Bagi saya, bukan hal mudah untuk apply permohonan kuliah di kampus Katholik itu. Bukan tentang orang-orang yang akan memperdebatkan keputusan saya, tapi lebih kepada kecemasan pribadi tentang bagaimana saya, sebagai minoritas, berinteraksi nantinya. Akankah mereka menerima saya dengan baik?
Medio Agustus 2017 perkuliahan itu dimulai. Awalnya, ada sedikit ketidaknyamanan yang saya rasakan ketika harus belajar dengan adanya salib di setiap sudut ruangan. Rupanya, itu hanya kecemasan di awal saja. Dan beberapa hari selanjutnya saya sama sekali merasa tak terganggu. Kecemasan saya untuk sholat juga sama sekali tak berarti, karena kampus juga menyediakan ruangan khusus yang nyaman untuk kami sholat.
Kemudian perihal teman-teman di kampus, lagi-lagi kecemasan saya menjadi yang terkucilkan tak terbukti sama sekali. Mereka adalah pribadi pribadi yang hangat. Kami sama sekali tak mempersoalkan agama sebagai sebuah batasan untuk berinteraksi. Mereka sering mengikhlaskan perut mereka semakin lapar, demi menunggui saya selesai sholat. Tak ada intervensi sama sekali terhadap akidah dan ibadah saya.

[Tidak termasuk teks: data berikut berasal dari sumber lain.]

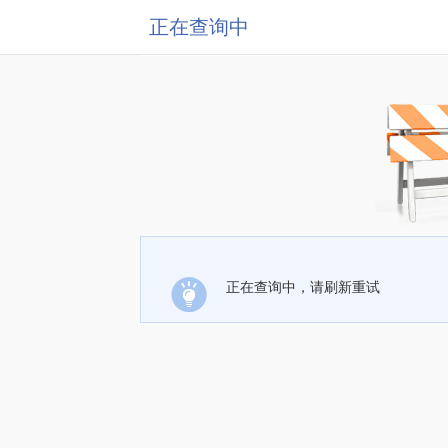
正在查询中
正在查询中，请刷新重试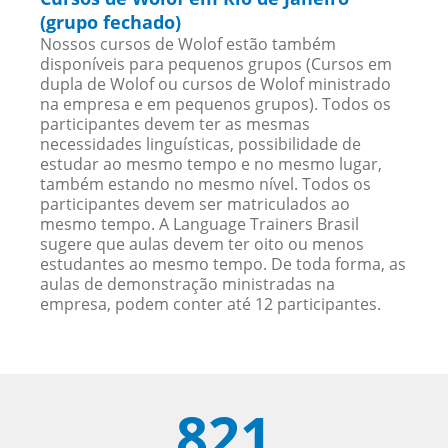
(grupo fechado)
Nossos cursos de Wolof estão também
disponíveis para pequenos grupos (Cursos em
dupla de Wolof ou cursos de Wolof ministrado
na empresa e em pequenos grupos). Todos os
participantes devem ter as mesmas
necessidades linguísticas, possibilidade de
estudar ao mesmo tempo e no mesmo lugar,
também estando no mesmo nível. Todos os
participantes devem ser matriculados ao
mesmo tempo. A Language Trainers Brasil
sugere que aulas devem ter oito ou menos
estudantes ao mesmo tempo. De toda forma, as
aulas de demonstração ministradas na
empresa, podem conter até 12 participantes.
821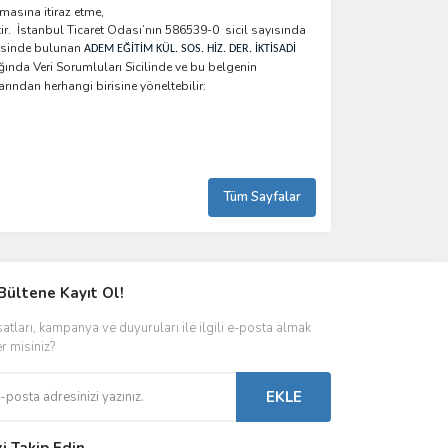
kmasına itiraz etme,
tir. İstanbul Ticaret Odası’nın 586539-0 sicil sayısında
sinde bulunan
ADEM EĞİTİM KÜL. SOS. HİZ. DER. İKTİSADİ
ında Veri Sorumluları Sicilinde ve bu belgenin
arından herhangi birisine yöneltebilir:
Tüm Sayfalar
Bültene Kayıt Ol!
satları, kampanya ve duyuruları ile ilgili e-posta almak
er misiniz?
EKLE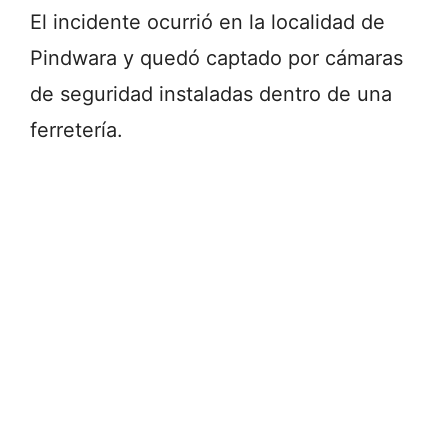
El incidente ocurrió en la localidad de
Pindwara y quedó captado por cámaras
de seguridad instaladas dentro de una
ferretería.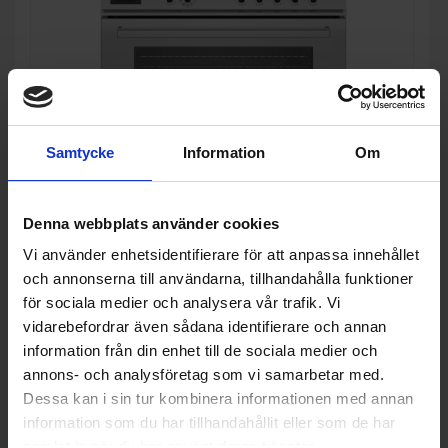
Samtycke
Information
Om
Denna webbplats använder cookies
Induktionsspis
Vi använder enhetsidentifierare för att anpassa innehållet
Bertazzoni
PROCH94I1EXT Induktionsspis inbyggd Fläkt
och annonserna till användarna, tillhandahålla funktioner
Rostfri
för sociala medier och analysera vår trafik. Vi
79 995:-
A
vidarebefordrar även sådana identifierare och annan
information från din enhet till de sociala medier och
PRODUKTBLAD
Färg: Rostfri
annons- och analysföretag som vi samarbetar med.
Bredd (cm): 90
Dessa kan i sin tur kombinera informationen med annan
Spänning (V): 230
information som du har tillhandahållit eller som de har
KÖP
samlat in när du har använt deras tjänster.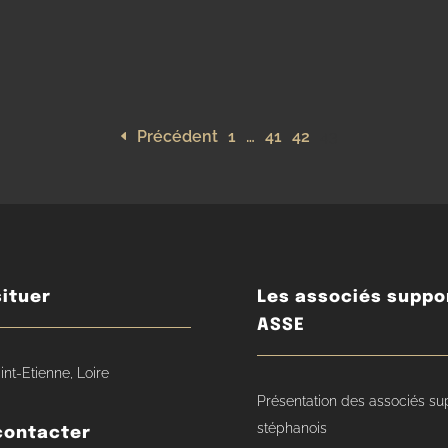
Précédent
1
…
41
42
43
ituer
Les associés suppo
ASSE
int-Etienne, Loire
Présentation des associés su
stéphanois
contacter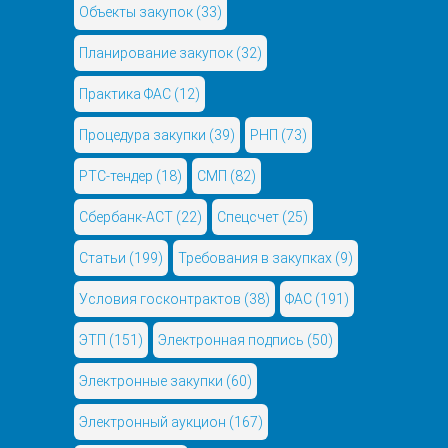
Объекты закупок
(33)
Планирование закупок
(32)
Практика ФАС
(12)
Процедура закупки
(39)
РНП
(73)
РТС-тендер
(18)
СМП
(82)
Сбербанк-АСТ
(22)
Спецсчет
(25)
Статьи
(199)
Требования в закупках
(9)
Условия госконтрактов
(38)
ФАС
(191)
ЭТП
(151)
Электронная подпись
(50)
Электронные закупки
(60)
Электронный аукцион
(167)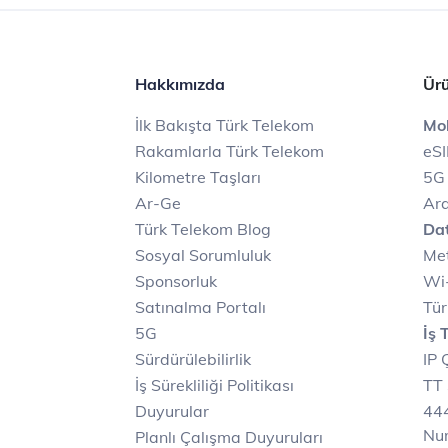
Hakkımızda
Ürü
İlk Bakışta Türk Telekom
Mob
Rakamlarla Türk Telekom
eS
Kilometre Taşları
5G
Ar-Ge
Ara
Türk Telekom Blog
Dat
Sosyal Sorumluluk
Met
Sponsorluk
Wi-
Satınalma Portalı
Tür
5G
İş 
Sürdürülebilirlik
IP 
İş Sürekliliği Politikası
TT 
Duyurular
444
Nu
Planlı Çalışma Duyuruları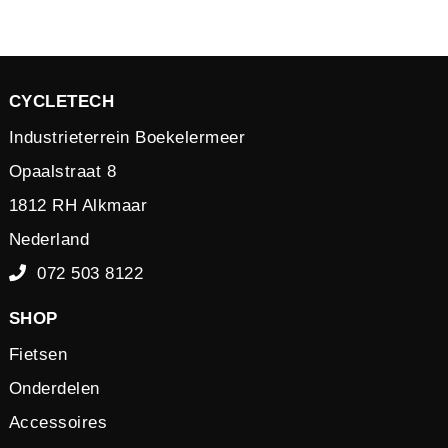
CYCLETECH
Industrieterrein Boekelermeer
Opaalstraat 8
1812 RH Alkmaar
Nederland
072 503 8122
SHOP
Fietsen
Onderdelen
Accessoires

Para pengajar pun begitu, tak memandang mahasiswa atas dasar agama mereka. Mereka memegang teguh prinsip pendidikan, bahwa ilmu harus disebar kepada siapa saja. Tak sekalipun saya merasa terintimidasi hanya karena saya merasa berbeda.
Hal lain yang kemudian membuat saya kagum adalah bagaimana suatu kali, dalam satu mata kuliah mereka bisa bercerita tentang Tuhannya dengan ringan. Sederet kelakar di awal tulisan ini adalah salah satuya. Mereka ‘mencandai’ Tuhannya namun saya yakin kekristenan mereka tak terkikis sedikitpun.
Inilah hal yang nampaknya jarang kita temui belakangan ini, terutama di dunia maya, dimana ‘kata’ Tuhan sungguh amat terasa jauh dibanding eksistensi Tuhan dalam kehidupan sehari hari. Di tengah situasi inilah kita rasanya merindu keberagaman yang hidup dengan nyaman. Nilai-nilai ketuhanan hidup tanpa memperdebatkan Tuhan yang mana. Dan bagi saya pribadi, di kota inilah saya sebagai seorang muslimah lebih mendekatkan diri kepada Allah,entah ini sebentuk pertahanan diri atau semacamnya.
Kemudian tibalah saya pada sebuah renungan, jika saya tak memutuskan untuk mengenal keberagaman, mungkin selamanya saya akan terkungkung dalam sempitnya dunia yang saya bangun. Kita tak akan pernah tahu indahnya keberagaman jika tak menyelam kedalamnya.
Nofa Safitri, Mahasiswi Program Magister Universitas Sanata Dharma, Yogyakarta.